Sometimes I can’t understand myself. I don’t want to be lonely but I’m annoyed with everyone around me. I use Tinder to make new friends but I get bored of texting to them. It’s not because they are boring, but because I just want to be alone and don’t want to talk.
I think I have a serious problem with commitment so that I’m afraid of getting attached to people. I even hate the feeling of belonging to a group. I’m tired of trying to connect people, care about them, ask for their opinions.
Being alone I can do whatever I want. I don’t have to give a damn to anyone.
I want to be free, completely free!!! So that I don’t have to consider if anyone is unhappy with my decision. No one pulls me back when I want to leave.
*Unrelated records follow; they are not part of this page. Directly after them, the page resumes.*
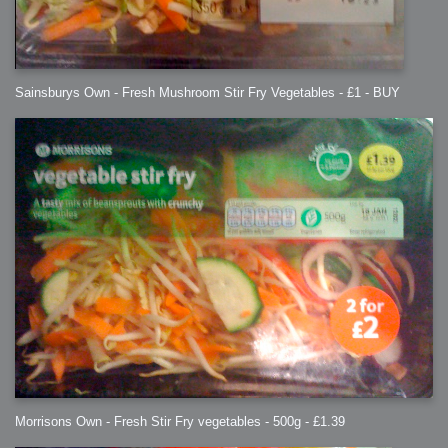
Sainsburys Own - Fresh Mushroom Stir Fry Vegetables - £1 - BUY
Morrisons Own - Fresh Stir Fry vegetables - 500g - £1.39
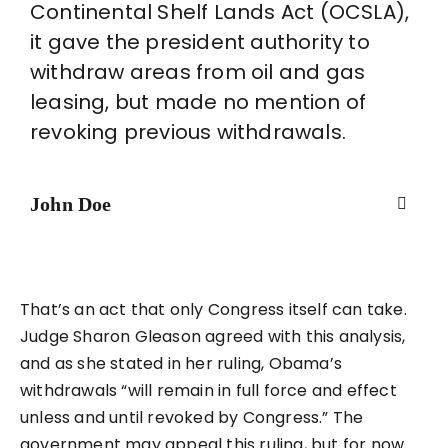
Continental Shelf Lands Act (OCSLA),
it gave the president authority to
withdraw areas from oil and gas
leasing, but made no mention of
revoking previous withdrawals.
John Doe
That’s an act that only Congress itself can take.
Judge Sharon Gleason agreed with this analysis,
and as she stated in her ruling, Obama’s
withdrawals “will remain in full force and effect
unless and until revoked by Congress.” The
government may appeal this ruling, but for now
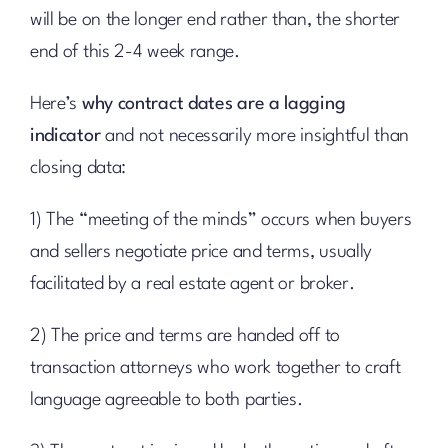
will be on the longer end rather than, the shorter
end of this 2-4 week range.
Here’s
why contract dates are a lagging
indicator
and not necessarily more insightful than
closing data:
1) The “meeting of the minds” occurs when buyers
and sellers negotiate price and terms, usually
facilitated by a real estate agent or broker.
2) The price and terms are handed off to
transaction attorneys who work together to craft
language agreeable to both parties.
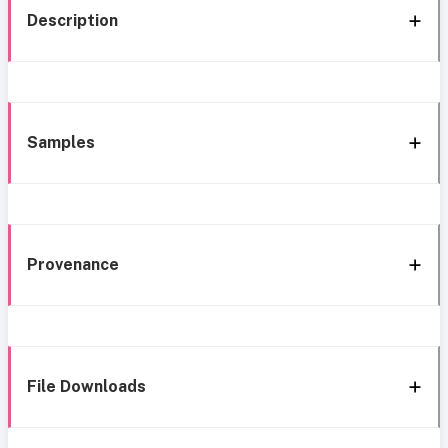
Description
Samples
Provenance
File Downloads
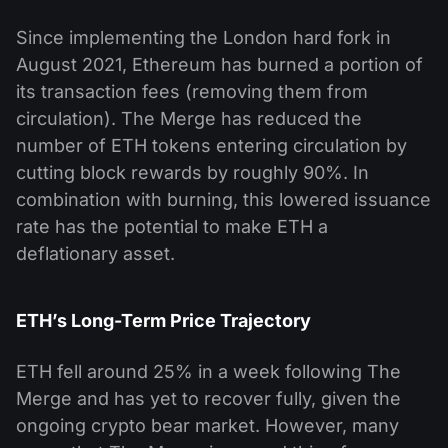
Since implementing the London hard fork in
August 2021, Ethereum has burned a portion of
its transaction fees (removing them from
circulation). The Merge has reduced the
number of ETH tokens entering circulation by
cutting block rewards by roughly 90%. In
combination with burning, this lowered issuance
rate has the potential to make ETH a
deflationary asset.
ETH’s Long-Term Price Trajectory
ETH fell around 25% in a week following The
Merge and has yet to recover fully, given the
ongoing crypto bear market. However, many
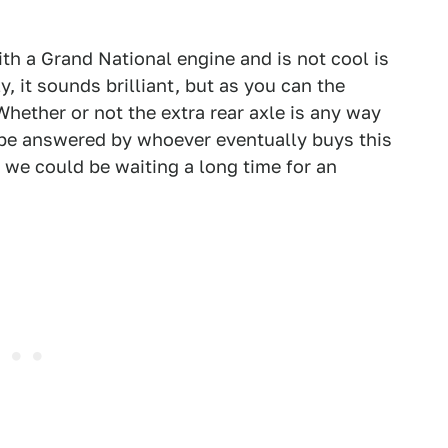
ith a Grand National engine and is not cool is
, it sounds brilliant, but as you can the
Whether or not the extra rear axle is any way
y be answered by whoever eventually buys this
0 we could be waiting a long time for an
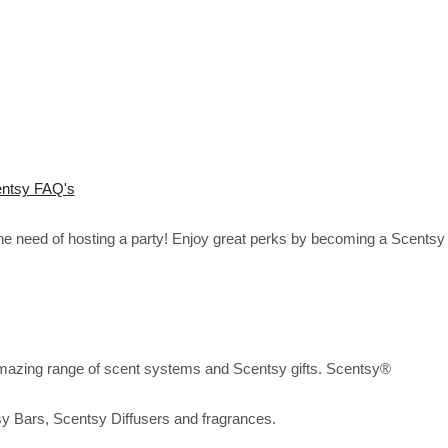
ntsy FAQ's
the need of hosting a party! Enjoy great perks by becoming a Scentsy
mazing range of scent systems and Scentsy gifts. Scentsy®
sy Bars, Scentsy Diffusers and fragrances.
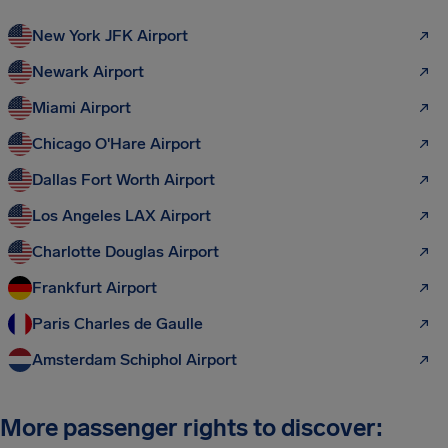
New York JFK Airport
Newark Airport
Miami Airport
Chicago O'Hare Airport
Dallas Fort Worth Airport
Los Angeles LAX Airport
Charlotte Douglas Airport
Frankfurt Airport
Paris Charles de Gaulle
Amsterdam Schiphol Airport
More passenger rights to discover:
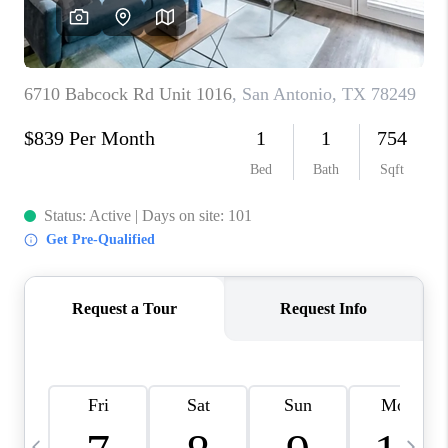
REVIEWS
CAREERS
ABOUT PLACE
CONNECT
BLOG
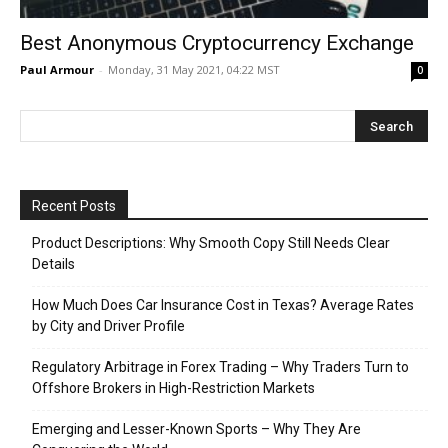
Best Anonymous Cryptocurrency Exchange
Paul Armour
-
Monday, 31 May 2021, 04:22 MST
0
Recent Posts
Product Descriptions: Why Smooth Copy Still Needs Clear
Details
How Much Does Car Insurance Cost in Texas? Average Rates
by City and Driver Profile
Regulatory Arbitrage in Forex Trading – Why Traders Turn to
Offshore Brokers in High-Restriction Markets
Emerging and Lesser-Known Sports – Why They Are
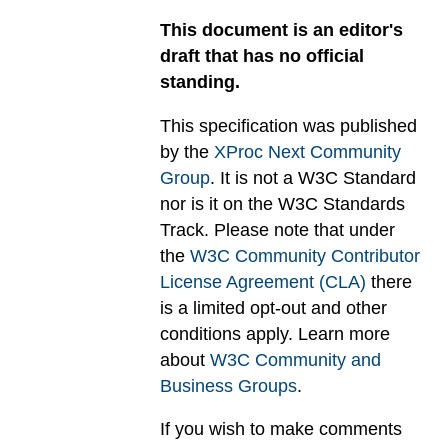
This document is an editor's
draft that has no official
standing.
This specification was published
by the
XProc Next Community
Group
. It is not a W3C Standard
nor is it on the W3C Standards
Track. Please note that under
the
W3C Community Contributor
License Agreement (CLA)
there
is a limited opt-out and other
conditions apply. Learn more
about
W3C Community and
Business Groups
.
If you wish to make comments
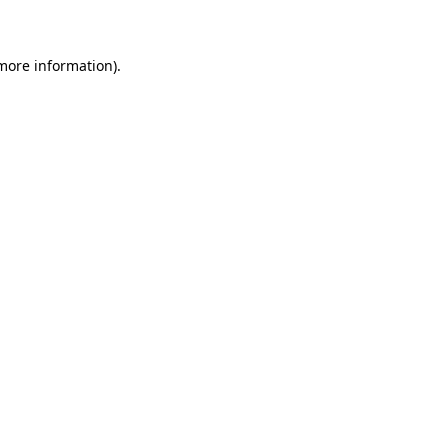
 more information)
.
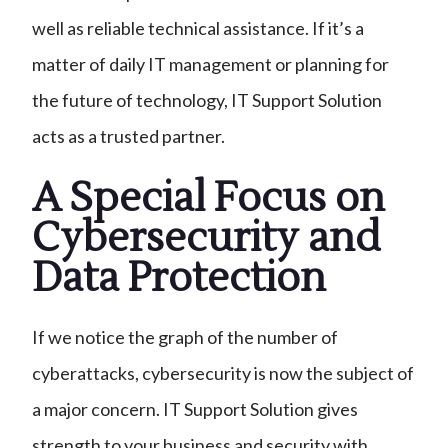
well as reliable technical assistance. If it’s a
matter of daily IT management or planning for
the future of technology, IT Support Solution
acts as a trusted partner.
A Special Focus on
Cybersecurity and
Data Protection
If we notice the graph of the number of
cyberattacks, cybersecurity is now the subject of
a major concern. IT Support Solution gives
strength to your business and security with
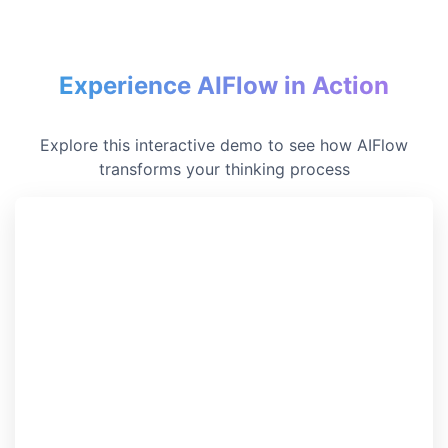
Experience AIFlow in Action
Explore this interactive demo to see how AIFlow
transforms your thinking process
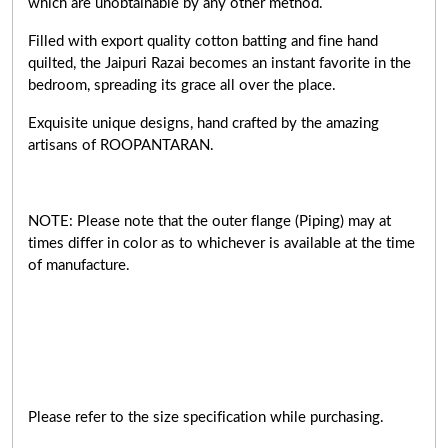
which are unobtainable by any other method.
Filled with export quality cotton batting and fine hand
quilted, the Jaipuri Razai becomes an instant favorite in the
bedroom, spreading its grace all over the place.
Exquisite unique designs, hand crafted by the amazing
artisans of ROOPANTARAN.
NOTE: Please note that the outer flange (Piping) may at
times differ in color as to whichever is available at the time
of manufacture.
Please refer to the size specification while purchasing.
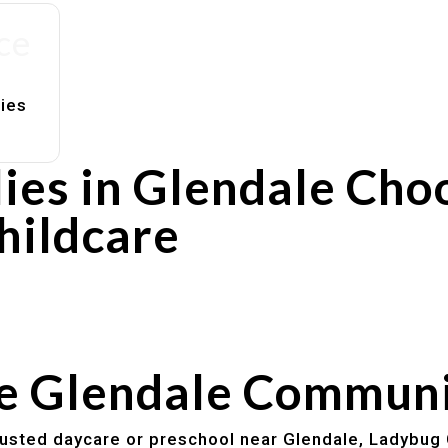
ce
lies
ies in Glendale Cho
hildcare
rs
utines
he Glendale Commun
trusted daycare or preschool near Glendale, Ladybug 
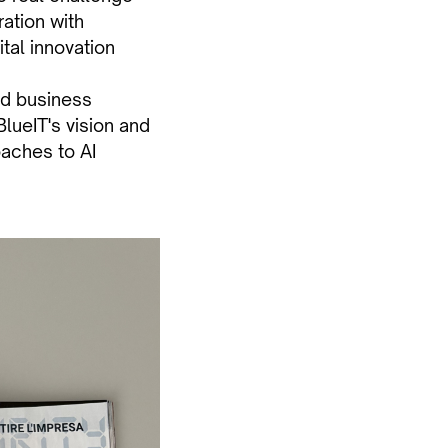
ration with
tal innovation
and business
lueIT's vision and
oaches to AI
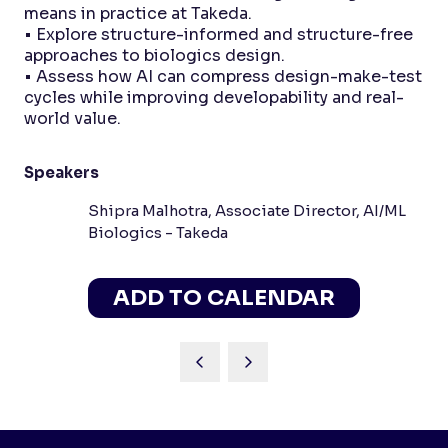
means in practice at Takeda.
• Explore structure-informed and structure-free
approaches to biologics design.
• Assess how AI can compress design-make-test
cycles while improving developability and real-
world value.
Speakers
Shipra Malhotra, Associate Director, AI/ML
Biologics - Takeda
ADD TO CALENDAR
No one annoys me in the early morning when I do my daily writing. I won’t have to clean some one’s shit and give no complaint just because I get sick of talking to them.
It leads to another serious problem. Although I’m okay with having no boyfriend at the moment, I feel that I will have a hard time to get one in the future.
First, the commitment issue. Second, the careless and tiredness of sharing and learning a new person. Usually, I can only maintain my patience for the first 2 days. Then I will suddenly get bored, don’t want to talk and screw up everything.
Want a boyfriend AND to be alone at the same time? I’m so ridiculous!